Arte de Alberto Carlos
Al diablo con los diablos
Por Alberto Carlos
Cuando era niño, me hicieron creer en el Diablo con
cuernos, cola, pezuñas y tridente. La imaginación y la demología de mi abuela y
mis tías, eternamente vestidas de negro, no daba para más. Llegue a creer que
el Diablo de la lotería era un retrato fiel del mismísimo Demonio, copiado del
natural por algún pintor exorcista y retablero. En mis pesadillas de niño me
perseguía el popular Diablillo, tridente en mano, con toda la mala intención de
ensartarme. El atentado nunca llegaba a realizarse, gracias a que despertaba en
el momento más álgido del acoso. Despertaba dando de gritos y bañado en sudores
fríos.
Con el tiempo y la “cultura”, (¿cuántas fantasías se
pierden en tu nombre?) la simpática figura popular se fragmentó en una diabliza
surtida y heterogénea. Lástima, porque aquel Diablito persistió en sus
persecuciones, pero yo le sacaba la lengua con irreverencia y burla, le ponía
trampas, me escondía por aquí y por allá para hacerlo rabiar a más y mejor
hasta obligarlo a decir ¡me doy! y la chocábamos como buenos camaradas del
juego de las escondidas.
Empezó a desbaratar mi fantasía ingenua un Diablo
catrín de no se qué procedencia. Luego vinieron los demonólogos de polendas
como Dante, Milton y Goethe a ponerle seriedad al asunto, seriedad un tanto
atenuada por “El ánima de Sayula” y un Diablo medio Charro, creación del Dr.
Atl.
Con estos y otros mil Demonios de cataduras diversas,
añoro mi Diablillo juguetón, el cual, de vez en cuando, vuelve a mis sueños de
adulto.
Pero ya no es lo mismo. Ahora nos despachamos unas
pláticas de café sobre política y teología, bastante aburridas, por más
acaloradas que pretendamos hacerlas. Las corretizas de antaño eran, con mucho,
más divertidas.
Esporádicamente sustituye a mi viejo amigo un Diablo de
“jalogüin” sin el clásico olor a azufre. Huele a puro supermercado y me deja
totalmente frío, sin ganas de hacerle jalón para romper hostilidades. Se trae
un juego bastante cretino y postizo. Se le nota a leguas la máscara de plástico
y no se sabe otra que gritarme ¡Quiero jalogüin, quiero jalogüin!

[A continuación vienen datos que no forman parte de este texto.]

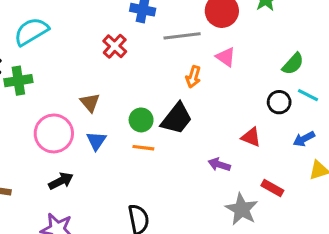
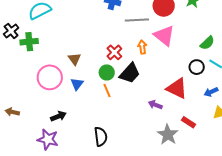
red cross: (115, 46) -> (114, 52), moved
pink triangle: (226, 57) -> (164, 36), size x1.6
orange arrow: (193, 77) -> (142, 47), turned 152
red triangle: (251, 137) -> (177, 88), size x1.6
orange line: (143, 148) -> (107, 90), turned 56
black arrow: (61, 181) -> (58, 116), moved

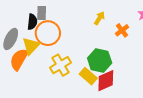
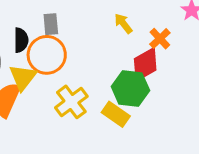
gray rectangle: (42, 13) -> (51, 24), moved
yellow arrow: (99, 18) -> (123, 23), turned -64
red diamond: (106, 81) -> (145, 64), moved

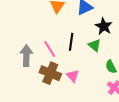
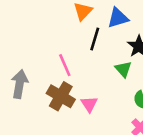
black line: (71, 42) -> (95, 39), moved
gray arrow: (26, 56) -> (20, 84), moved

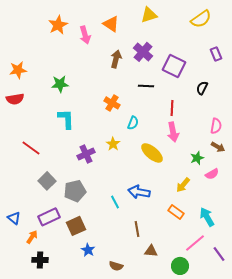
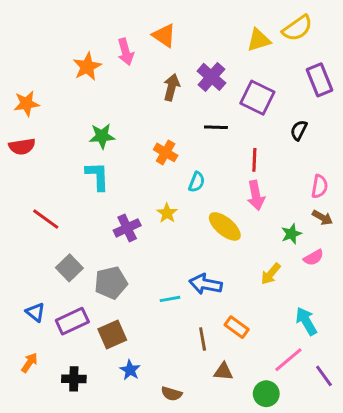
yellow triangle: (149, 15) -> (259, 40), moved
orange star: (58, 25) -> (87, 67), moved
purple rectangle: (216, 54) -> (320, 80), size x1.5
green star: (60, 84) -> (102, 136), moved
cyan line: (115, 202) -> (170, 299), turned -72
orange rectangle: (176, 212) -> (237, 327), moved
blue triangle: (14, 218) -> (35, 312), moved
orange arrow: (32, 237) -> (29, 363), moved
black cross: (40, 260) -> (74, 379), moved

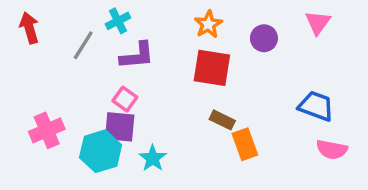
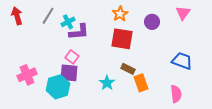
cyan cross: (118, 21) -> (68, 22), moved
gray line: (83, 45) -> (48, 16), moved
pink semicircle: (332, 149) -> (176, 94), moved, turned -108
cyan star: (153, 158) -> (107, 83), moved

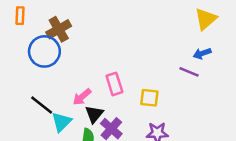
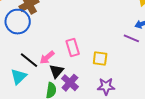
black line: (42, 105) -> (29, 60), moved
cyan triangle: (61, 122) -> (19, 77), moved

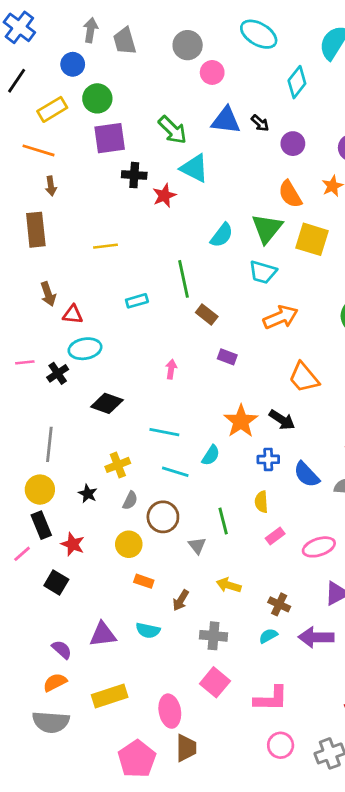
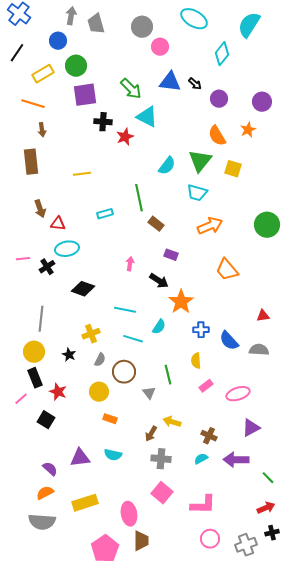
yellow square: (312, 239) -> (233, 169), size x0.7
black arrow: (282, 420) -> (159, 281), moved
brown arrow: (181, 600) -> (151, 434), moved

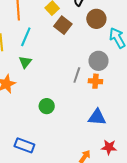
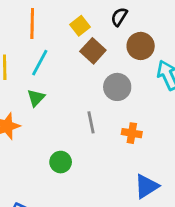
gray circle: (98, 61) -> (117, 87), moved
gray line: (77, 75) -> (91, 122), moved, turned -35
blue triangle: (97, 117) -> (146, 186), moved, turned -42

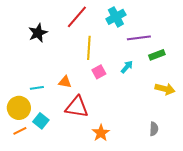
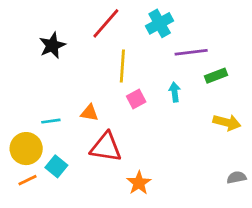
cyan arrow: (127, 67) -> (175, 92), turned -48
gray semicircle: (154, 129) -> (237, 177), moved, turned -104

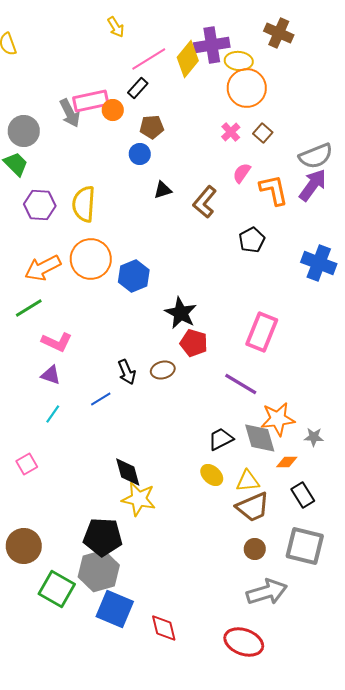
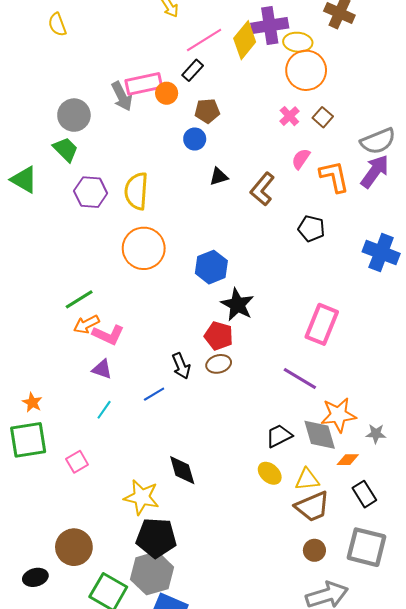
black pentagon: (252, 240) -> (311, 229), turned -30
orange arrow: (43, 268) -> (86, 324), moved, size x0.7
blue hexagon: (134, 276) -> (211, 267), moved
red pentagon: (194, 343) -> (219, 336), moved
yellow star: (139, 499) -> (142, 497), moved

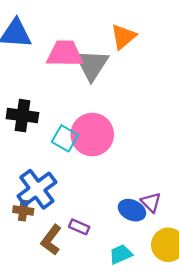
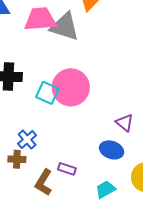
gray triangle: (92, 65) -> (65, 27), turned -40
blue cross: (37, 189) -> (27, 140), size x0.6
purple triangle: (151, 202) -> (125, 123), moved

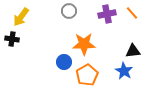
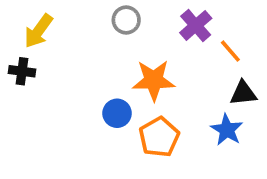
orange line: (132, 13) -> (230, 51), moved
purple cross: (107, 14) -> (196, 25), turned -30

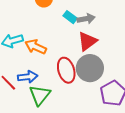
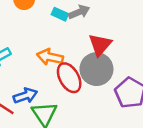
red triangle: (87, 41) -> (100, 45), moved
orange arrow: (36, 47) -> (50, 57), moved

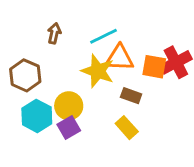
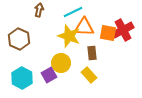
brown rectangle: (131, 96) -> (92, 53), turned 64
yellow circle: (69, 106) -> (61, 63), moved
cyan hexagon: (37, 116) -> (22, 78), moved

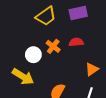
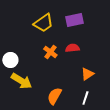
white circle: (33, 55) -> (10, 60), moved

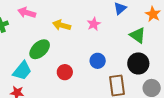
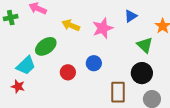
pink star: (94, 24) -> (103, 28), size x1.5
blue circle: (98, 61) -> (94, 63), moved

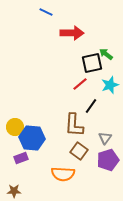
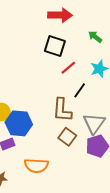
black square: (92, 63) -> (55, 46), moved, turned 30
gray triangle: (105, 138) -> (94, 123), size x1.6
orange semicircle: (63, 174) -> (36, 166), moved

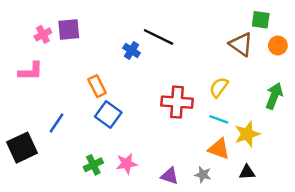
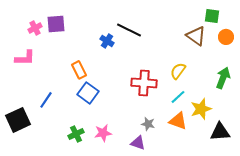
cyan line: (219, 119) -> (178, 97), turned -63
black triangle: (247, 172) -> (220, 132), moved, size x1.5
gray star: (203, 175) -> (148, 124), moved

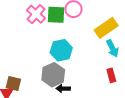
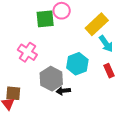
pink cross: (36, 14) -> (27, 52), moved
cyan hexagon: (61, 50) -> (77, 64), moved

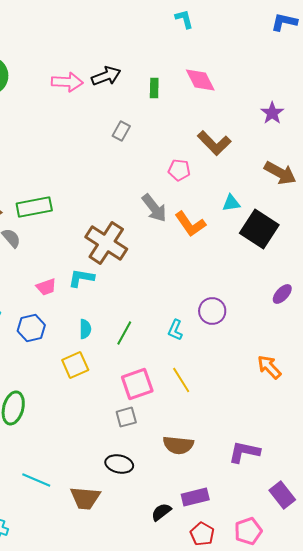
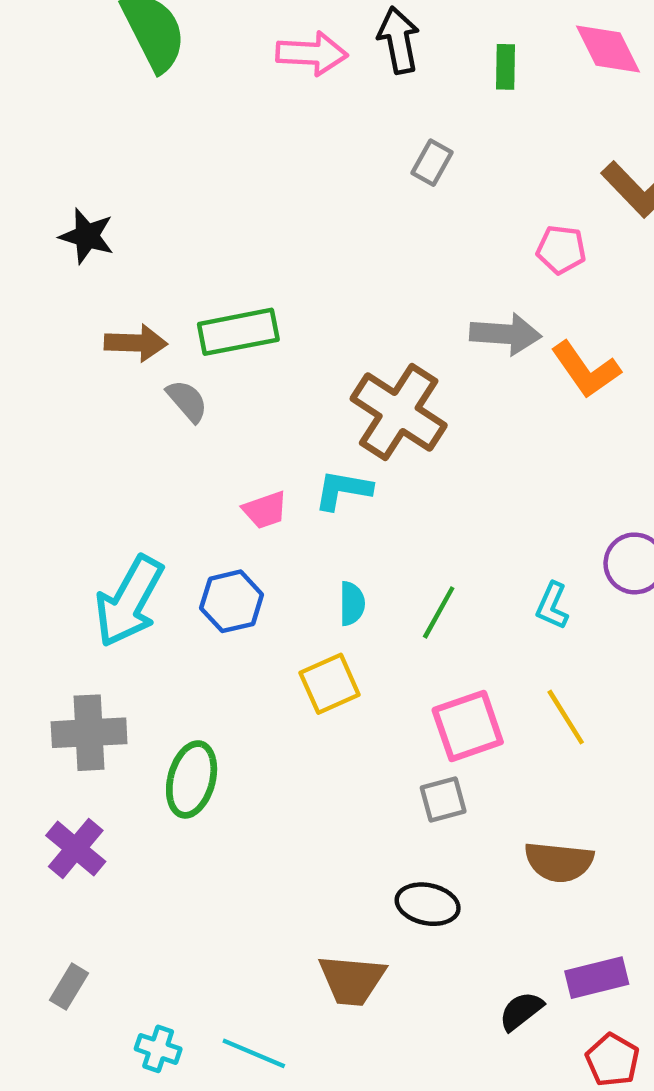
black arrow: (106, 76) -> (399, 40), turned -80
gray arrow: (154, 208) -> (506, 334), turned -48
cyan line: (36, 480) -> (254, 1053), moved

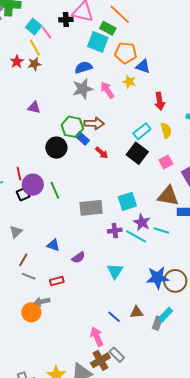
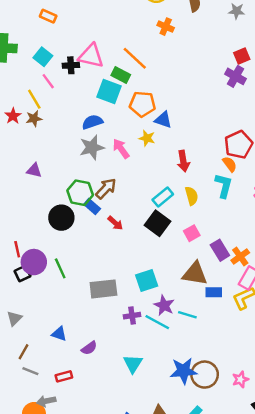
cyan square: (34, 27) -> (43, 57), moved
brown arrow: (94, 123) -> (106, 188), turned -48

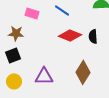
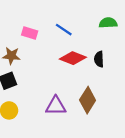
purple triangle: (44, 76) -> (56, 106), moved

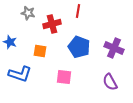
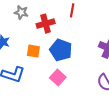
blue pentagon: (79, 47) -> (61, 50), moved
pink square: (64, 77) -> (58, 78), turned 35

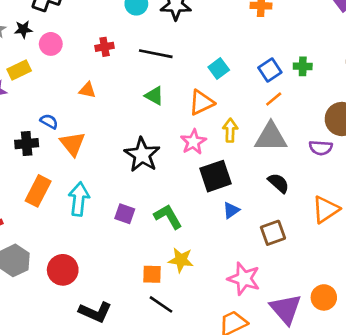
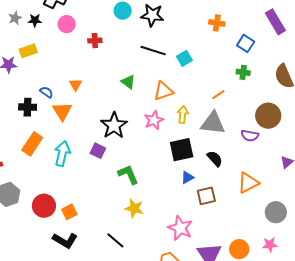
pink circle: (51, 44) -> (67, 24), moved
black line: (156, 54) -> (153, 51), moved
cyan square: (219, 68) -> (184, 58), moved
blue square: (270, 70) -> (246, 43), moved, turned -30
orange triangle: (87, 90) -> (76, 85), moved, turned 40
black square: (216, 176) -> (182, 150), moved
blue triangle: (231, 210) -> (187, 177), moved
purple square: (125, 214) -> (98, 151), moved
orange square: (152, 274) -> (69, 212), moved, turned -35

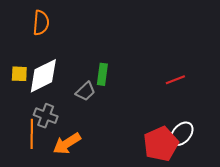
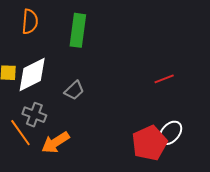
green rectangle: (102, 74) -> (78, 30), moved, size x1.5
orange line: (32, 134) -> (20, 133), turned -36

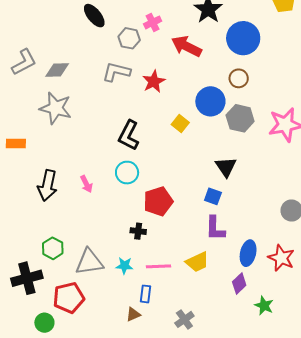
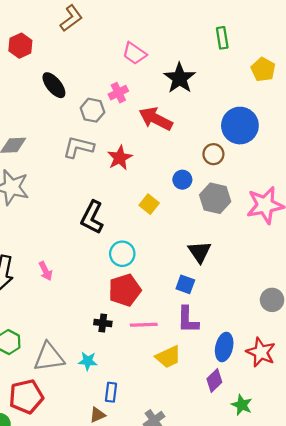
blue circle: (243, 38) -> (240, 126), moved
blue circle: (210, 101) -> (182, 180), size x0.6
cyan circle: (127, 173) -> (122, 254), moved
pink line: (158, 266) -> (144, 325), moved

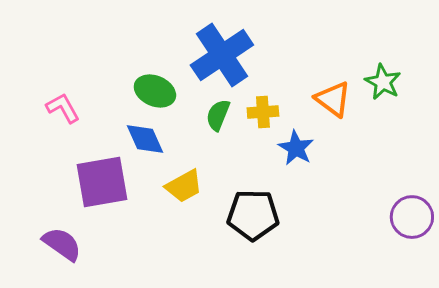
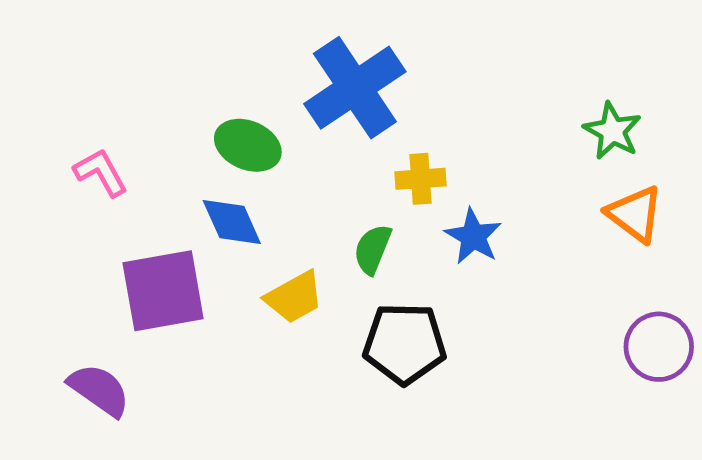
orange triangle: (333, 99) -> (635, 214), moved
green semicircle: (218, 115) -> (373, 249), moved

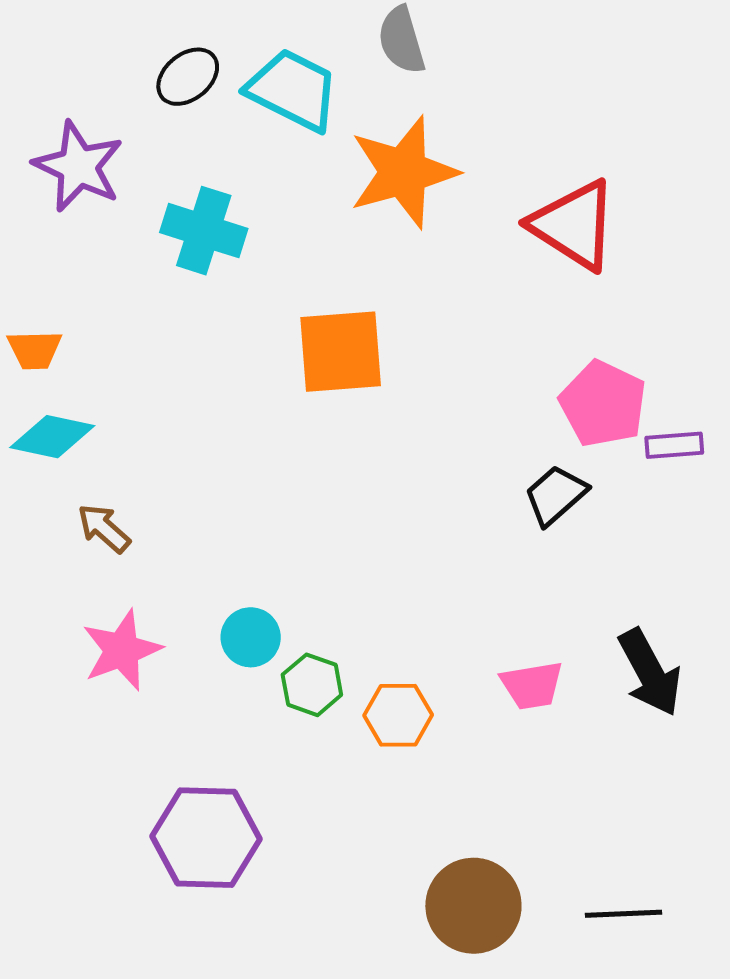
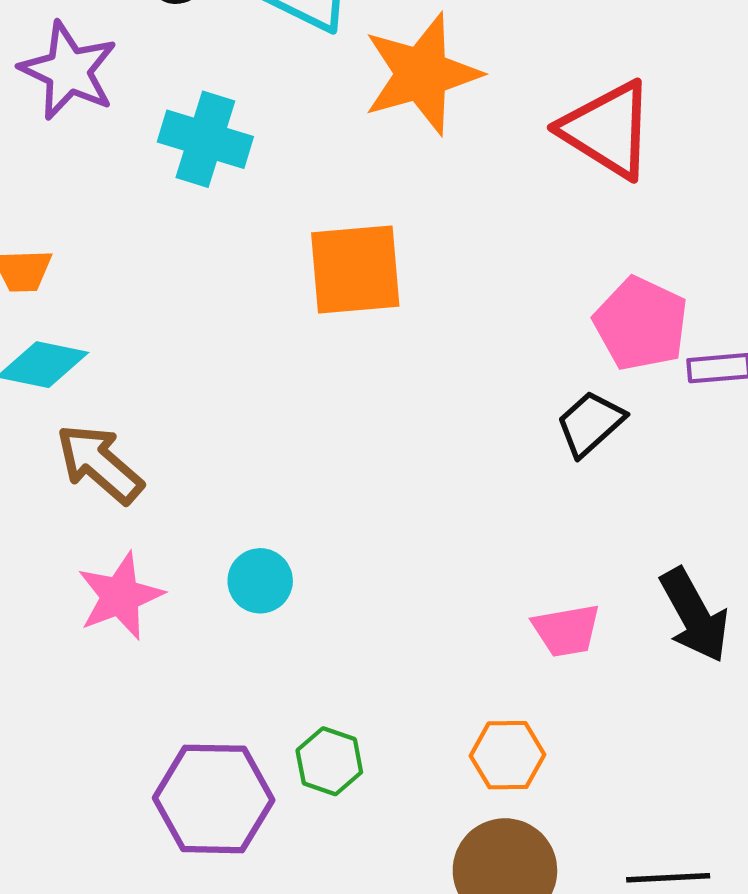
brown arrow: (104, 528) -> (100, 464), size x1.5
green hexagon: (312, 685) -> (329, 761), moved
orange hexagon: (398, 715) -> (507, 755), moved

A veces me ha caído por aquí un Diablo arrogante y
fiero a pedir cuenta de mis actos. Lo he mandado al diablo, pues ni “Lolita” se
toma tamañas facultades. ¡No faltaba más!
Por otro lado, a los Diablos de las películas los han
satanizado tanto como la IP, provocando una total falta de confianza en su
capacidad diabólica. De plano, entre nuestros Diablos modernos tan fustigados
por exorcistas en tecnicolor y los Diablos de allende la cultura literaria, no
hay a cuál irle. No sé si es posible mandar al Diablo a todos los Diablos pero,
de ser posible, haría eso con todos y me quedaría con mi querido Chamuco de
lotería de feria pueblerina.
Mal que bien, mi chamuquito es fiel y, aunque ya se le
notan los años, sigue visitándome para nutrir mi diabólica nostalgia, para
enriquecer mis demoníacos sueños con charlas en las que recordamos los viejos
tiempos, cuando la competencia infernal no se desataba con tanta variedad,
cuando éramos él y yo protagonistas de nuestras propias aventuras.
Cuánto te extraño, mi querido Chamuco. No te destierres
de mis sueños. Vuelve de vez en cuando como hasta ahora, y mandemos al diablo a
todos los Diablos usurpadores de tu reino.
¡Qué diablos!
Alberto Carlos. Artista nacido en Fresnillo, Zacatecas,
avecindado en Chihuahua desde la infancia. Con medio siglo de trayectoria, su
vasta obra mural, escultórica y de caballete abarcó una diversidad de técnicas
y temáticas. Su natural inquietud y amplia cultura lo llevó a incursionar en la
literatura y el periodismo, en géneros como la poesía, el cuento, el ensayo, la
calavera, el epigrama y la columna, los cuales publicaba en periódicos como el
suplemento Tragaluz de Novedades de Chihuahua, El Heraldo de
Chihuahua, y en las revistas Tarahumara y Solar.